Task details: Return all of the entries word for word, but omit the pictures they contain.
<<<<
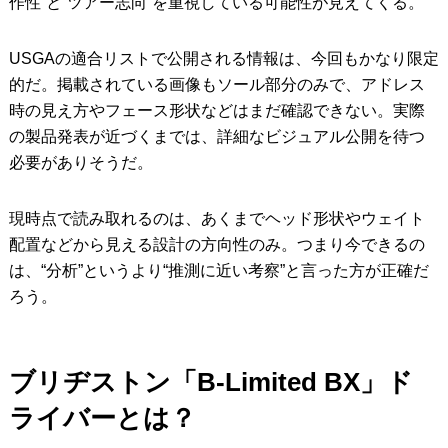
作性”と“ツアー志向”を重視している可能性が見えてくる。
USGAの適合リストで公開される情報は、今回もかなり限定
的だ。掲載されている画像もソール部分のみで、アドレス
時の見え方やフェース形状などはまだ確認できない。実際
の製品発表が近づくまでは、詳細なビジュアル公開を待つ
必要がありそうだ。
現時点で読み取れるのは、あくまでヘッド形状やウェイト
配置などから見える設計の方向性のみ。つまり今できるの
は、“分析”というより“推測に近い考察”と言った方が正確だ
ろう。
ブリヂストン「B-Limited BX」ド
ライバーとは？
>>>>
Exercise output:
作性”と“ツアー志向”を重視している可能性が見えてくる。
USGAの適合リストで公開される情報は、今回もかなり限定
的だ。掲載されている画像もソール部分のみで、アドレス
時の見え方やフェース形状などはまだ確認できない。実際
の製品発表が近づくまでは、詳細なビジュアル公開を待つ
必要がありそうだ。
現時点で読み取れるのは、あくまでヘッド形状やウェイト
配置などから見える設計の方向性のみ。つまり今できるの
は、“分析”というより“推測に近い考察”と言った方が正確だ
ろう。
ブリヂストン「B-Limited BX」ド
ライバーとは？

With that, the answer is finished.